Reply to Elson and Cummins: Uncertainty at the heart

By Baptiste Scancar, Jennifer A. Byrne, David Causeur, Adrian G. Barnett

February 9, 2026

Reply to: Positive predictive values are sensitive to specificity

We thank Elson and Cummins for their commentary1 on our study2. They raise important points regarding uncertainty in estimating the prevalence of paper mill papers and the positive predictive value. Elson and Cummins correctly object that the reported 9.87% rate is not and should not be interpreted as epidemiological prevalence without adequate correction. While the model allows large-scale estimation of potential paper mill prevalence, these estimates should be interpreted as approximate indicators rather than precise epidemiological measurements.

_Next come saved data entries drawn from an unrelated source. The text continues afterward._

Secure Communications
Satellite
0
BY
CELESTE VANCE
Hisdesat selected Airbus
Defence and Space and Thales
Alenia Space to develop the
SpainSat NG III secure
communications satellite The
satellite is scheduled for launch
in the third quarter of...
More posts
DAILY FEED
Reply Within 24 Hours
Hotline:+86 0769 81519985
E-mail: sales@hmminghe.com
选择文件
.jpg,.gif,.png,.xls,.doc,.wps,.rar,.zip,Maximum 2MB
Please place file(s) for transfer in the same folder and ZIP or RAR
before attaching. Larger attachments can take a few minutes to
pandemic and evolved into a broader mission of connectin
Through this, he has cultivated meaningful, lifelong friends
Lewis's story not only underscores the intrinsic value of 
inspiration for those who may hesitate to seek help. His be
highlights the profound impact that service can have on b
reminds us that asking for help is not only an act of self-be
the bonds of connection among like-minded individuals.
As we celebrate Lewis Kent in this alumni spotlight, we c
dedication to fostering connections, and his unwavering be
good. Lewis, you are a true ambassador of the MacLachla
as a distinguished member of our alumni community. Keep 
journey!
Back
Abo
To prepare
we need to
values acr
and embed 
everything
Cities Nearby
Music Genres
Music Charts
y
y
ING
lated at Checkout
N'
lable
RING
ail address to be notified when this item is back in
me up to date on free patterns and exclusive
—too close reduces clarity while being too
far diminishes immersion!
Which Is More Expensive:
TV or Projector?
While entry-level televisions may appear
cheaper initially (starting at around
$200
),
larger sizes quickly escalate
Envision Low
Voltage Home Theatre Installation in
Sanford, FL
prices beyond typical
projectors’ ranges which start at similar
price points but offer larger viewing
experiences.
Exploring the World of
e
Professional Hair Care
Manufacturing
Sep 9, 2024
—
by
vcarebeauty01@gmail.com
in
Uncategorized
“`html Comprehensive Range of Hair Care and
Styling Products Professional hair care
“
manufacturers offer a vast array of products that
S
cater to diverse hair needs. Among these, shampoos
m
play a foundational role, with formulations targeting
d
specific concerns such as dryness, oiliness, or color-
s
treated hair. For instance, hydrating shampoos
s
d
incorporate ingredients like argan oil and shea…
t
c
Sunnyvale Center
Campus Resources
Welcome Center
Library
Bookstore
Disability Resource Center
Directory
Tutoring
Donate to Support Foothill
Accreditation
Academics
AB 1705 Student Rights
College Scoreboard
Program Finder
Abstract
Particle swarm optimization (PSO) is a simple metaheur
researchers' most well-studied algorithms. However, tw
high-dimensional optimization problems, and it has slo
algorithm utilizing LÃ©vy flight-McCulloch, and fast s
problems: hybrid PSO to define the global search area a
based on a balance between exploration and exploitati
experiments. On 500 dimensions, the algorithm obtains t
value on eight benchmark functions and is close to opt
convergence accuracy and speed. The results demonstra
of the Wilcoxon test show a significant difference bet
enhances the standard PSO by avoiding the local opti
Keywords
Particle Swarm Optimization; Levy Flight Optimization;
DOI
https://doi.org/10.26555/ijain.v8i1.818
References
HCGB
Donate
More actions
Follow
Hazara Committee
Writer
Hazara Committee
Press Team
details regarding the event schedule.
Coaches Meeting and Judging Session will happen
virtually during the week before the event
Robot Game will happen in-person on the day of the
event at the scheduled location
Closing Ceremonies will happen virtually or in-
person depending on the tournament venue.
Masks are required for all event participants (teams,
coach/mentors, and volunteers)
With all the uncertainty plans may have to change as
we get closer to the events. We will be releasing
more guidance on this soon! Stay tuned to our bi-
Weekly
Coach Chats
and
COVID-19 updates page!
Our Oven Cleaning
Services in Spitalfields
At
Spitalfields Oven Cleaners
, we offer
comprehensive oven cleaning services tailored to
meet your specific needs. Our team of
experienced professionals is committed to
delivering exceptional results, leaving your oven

Elson and Cummins present Rogan–Gladen3 corrected prevalence estimates ranging from 6.7% to 10.4%, based on sensitivity and specificity estimates derived from the internal and external validation sets. While we acknowledge the mathematical interest of this approach, we note that: (i) as noted by Elson and Cummins, this correction assumes knowledge of the true sensitivity and specificity; (ii) the reliability of the ground truth labels is uncertain, and paper mill papers could be present among the controls; and (iii) our training set of paper mill papers is likely not representative of all types of paper mill papers. Also, the estimate based on the internal validation set (Sp = 263/275 = 0.956) is more uncertain than that based on the external validation set (Sp = 3073/3100 = 0.991), which partly explains the spread in corrected prevalence estimates. Using the estimates obtained from the external validation set yields a corrected prevalence very close to – and slightly higher than – the observed prevalence. Given these limitations, we considered Rogan–Gladen and other corrected estimates to be exploratory and chose to focus primarily on the observed prevalence.

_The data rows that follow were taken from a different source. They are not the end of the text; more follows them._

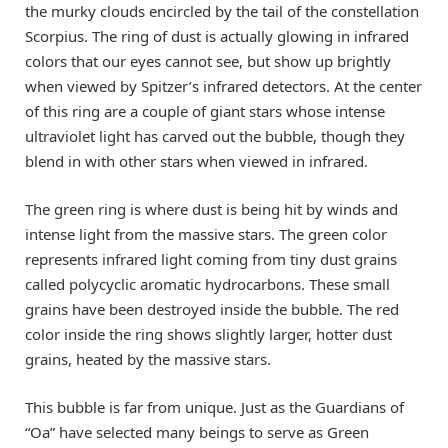
the murky clouds encircled by the tail of the constellation
Scorpius. The ring of dust is actually glowing in infrared
colors that our eyes cannot see, but show up brightly
when viewed by Spitzer’s infrared detectors. At the center
of this ring are a couple of giant stars whose intense
ultraviolet light has carved out the bubble, though they
blend in with other stars when viewed in infrared.
The green ring is where dust is being hit by winds and
intense light from the massive stars. The green color
represents infrared light coming from tiny dust grains
called polycyclic aromatic hydrocarbons. These small
grains have been destroyed inside the bubble. The red
color inside the ring shows slightly larger, hotter dust
grains, heated by the massive stars.
This bubble is far from unique. Just as the Guardians of
“Oa” have selected many beings to serve as Green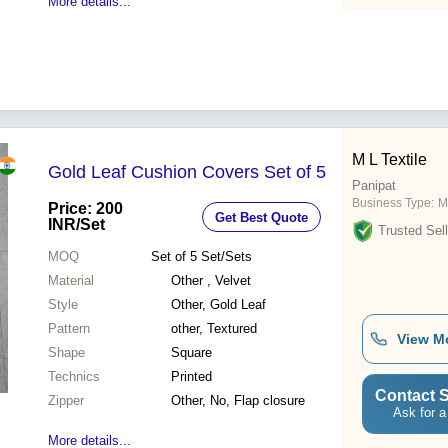
More details...
M L Textile
Gold Leaf Cushion Covers Set of 5
Panipat
Business Type:
M
Price: 200
Get Best Quote
INR
/Set
Trusted Sell
MOQ
Set of 5
Set/Sets
Material
Other , Velvet
Style
Other, Gold Leaf
Pattern
other, Textured
View M
Shape
Square
Technics
Printed
Contact S
Zipper
Other, No, Flap closure
Ask for a
More details...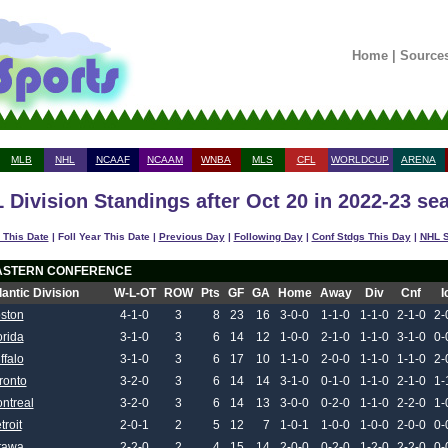
Home
|
Source
MLB
NHL
NCAAF
NCAAM
WNBA
MLS
CFL
WORLDCUP
ARENA
 Division Standings after Oct 20 in 2022-23 se
 This Date
| Foll Year This Date |
Previous Day
|
Following Day
|
Conf Stdgs This Day
|
NHL S
ASTERN CONFERENCE
lantic Division
W-L-OT
ROW
Pts
GF
GA
Home
Away
Div
Cnf
I
ston
4-1-0
3
8
23
16
3-0-0
1-1-0
1-1-0
2-1-0
2-
orida
3-1-0
3
6
14
12
1-0-0
2-1-0
1-1-0
3-1-0
0-
ffalo
3-1-0
3
6
17
10
1-1-0
2-0-0
1-1-0
1-1-0
2-
ronto
3-2-0
3
6
14
14
3-1-0
0-1-0
1-1-0
2-1-0
1-
ntreal
3-2-0
3
6
14
13
3-0-0
0-2-0
1-1-0
2-2-0
1-
troit
2-0-1
2
5
12
7
1-0-1
1-0-0
1-0-0
2-0-0
0-
tawa
2-2-0
2
4
15
14
2-0-0
0-2-0
1-2-0
2-2-0
0-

Elson and Cummins examine the positive predictive value (PPV) and illustrate that it is sensitive to small variations in specificity, using example prevalences of 5% and 10%. We agree with this demonstration. We note, however, that it remains speculative, as it suffers from the same limitations discussed above: uncertainty in test performance metrics and prevalence estimates, and limited generalisability from a small test set. These observations from Elson and Cummins highlight the risk of false positives and reinforce the importance of external human verification of any papers flagged by the model.

Elson and Cummins note that model performance varied substantially between validation datasets, specifically referencing the set of 873 papers with misidentified nucleotide sequences and/or cell lines. While this set was described as a validation dataset, it was also presented as an illustrative example. As it has no defined ground truth labels, it cannot be used to derive performance metrics in the same way as a formal validation dataset. We note that model performance was broadly consistent across the two formal validation datasets.

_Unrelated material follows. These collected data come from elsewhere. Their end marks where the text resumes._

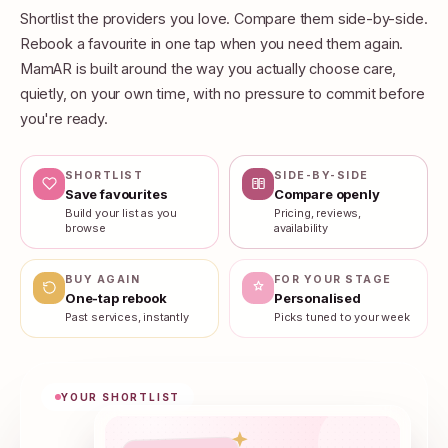
Shortlist the providers you love. Compare them side-by-side.
Rebook a favourite in one tap when you need them again.
MamAR is built around the way you actually choose care,
quietly, on your own time, with no pressure to commit before
you're ready.
SHORTLIST
SIDE-BY-SIDE
Save favourites
Compare openly
Build your list as you
Pricing, reviews,
browse
availability
BUY AGAIN
FOR YOUR STAGE
One-tap rebook
Personalised
Past services, instantly
Picks tuned to your week
YOUR SHORTLIST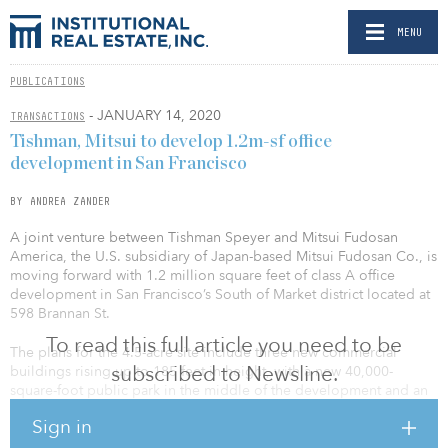
MENU
PUBLICATIONS
- JANUARY 14, 2020
TRANSACTIONS
Tishman, Mitsui to develop 1.2m-sf office
development in San Francisco
BY ANDREA ZANDER
A joint venture between Tishman Speyer and Mitsui Fudosan
America, the U.S. subsidiary of Japan-based Mitsui Fudosan Co., is
moving forward with 1.2 million square feet of class A office
development in San Francisco’s South of Market district located at
598 Brannan St.
To read this full article you need to be
The plans for the 4.5-acre site include three new commercial
subscribed to Newsline.
buildings rising up to 185 feet in height, with a new 40,000-
square-foot public park in the middle of the development and an
adjacent 12,800-square-foot parcel. The three new buildings
Sign in
would produce a combined 923,000 square feet of new office
space; 60,000 square feet of ground-floor retail and/or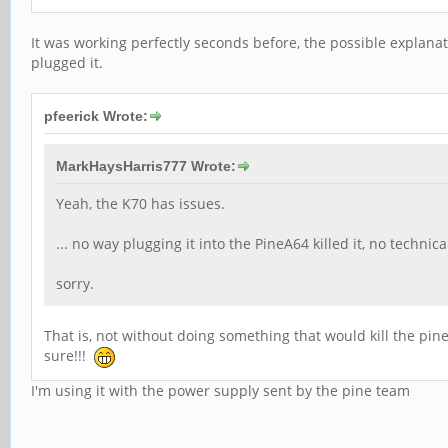
It was working perfectly seconds before, the possible explana
plugged it.
pfeerick Wrote:
MarkHaysHarris777 Wrote:
Yeah, the K70 has issues.
... no way plugging it into the PineA64 killed it, no technica
sorry.
That is, not without doing something that would kill the pine
sure!!!
I'm using it with the power supply sent by the pine team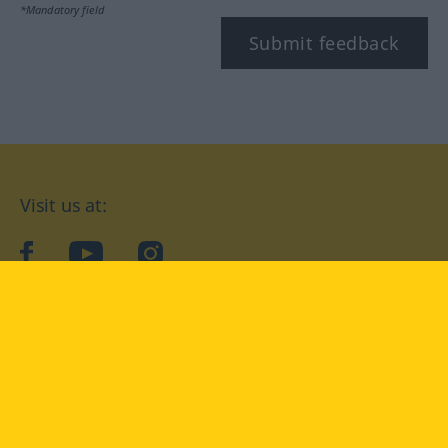
*Mandatory field
Submit feedback
Visit us at:
facebook
YouTube
Instagram
Langenscheidt
CONDITIONS OF USE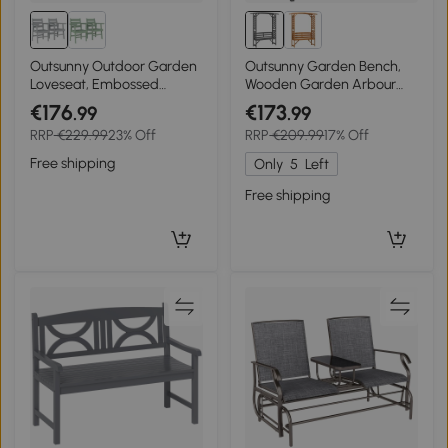
Outsunny Outdoor Garden
Outsunny Garden Bench,
Loveseat, Embossed
Wooden Garden Arbour
Wooden Jack and Jill
with Seat for
€176
€173
.99
.99
Garden Seat with
Vines/Climbing Plants, Grey
RRP
€229.99
23% Off
RRP
€209.99
17% Off
Integrated Table, Grey
Free shipping
Only
5
Left
Free shipping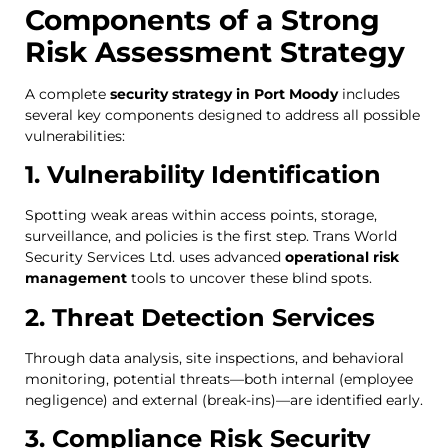
Components of a Strong
Risk Assessment Strategy
A complete
security strategy in Port Moody
includes
several key components designed to address all possible
vulnerabilities:
1. Vulnerability Identification
Spotting weak areas within access points, storage,
surveillance, and policies is the first step. Trans World
Security Services Ltd. uses advanced
operational risk
management
tools to uncover these blind spots.
2. Threat Detection Services
Through data analysis, site inspections, and behavioral
monitoring, potential threats—both internal (employee
negligence) and external (break-ins)—are identified early.
3. Compliance Risk Security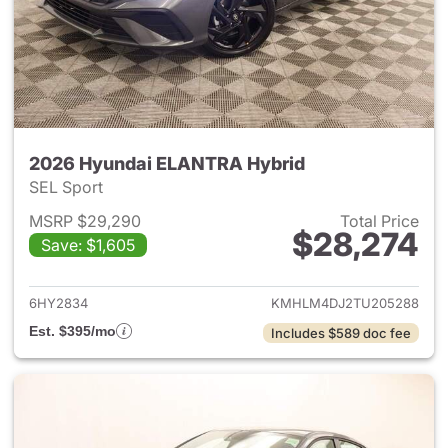
2026 Hyundai ELANTRA Hybrid
SEL Sport
MSRP $29,290
Total Price
$28,274
Save: $1,605
View details for 2026 Hyund
6HY2834
KMHLM4DJ2TU205288
Est. $395/mo
Includes $589 doc fee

Elson and Cummins argue that our uncertainty interval around the 9.87% figure primarily reflects sampling variability in a very large dataset and risks being overinterpreted as high certainty about prevalence. We agree and although the calculation method was described, there remains a risk of misinterpretation. The bootstrap confidence interval was intended only to illustrate the stability of the observed prevalence under resampling of the cancer dataset.

In summary, estimating the true prevalence of paper mill papers is challenging, and our estimates do not reflect all sources of uncertainty. We note that our model may have flagged the less sophisticated paper mill templates, whilst more bespoke papers generated by mills could avoid detection. Hence the true prevalence could be higher than our estimate.

References

1. Elson, M. & Cummins, J. Positive predictive values are sensitive to specificity. https://www.bmj.com/content/392/bmj-2025-087581/rr-3 (2026).

2. Scancar, B., Byrne, J. A., Causeur, D. & Barnett, A. G. Machine learning based screening of potential paper mill publications in cancer research: methodological and cross sectional study. BMJ 392, e087581 (2026).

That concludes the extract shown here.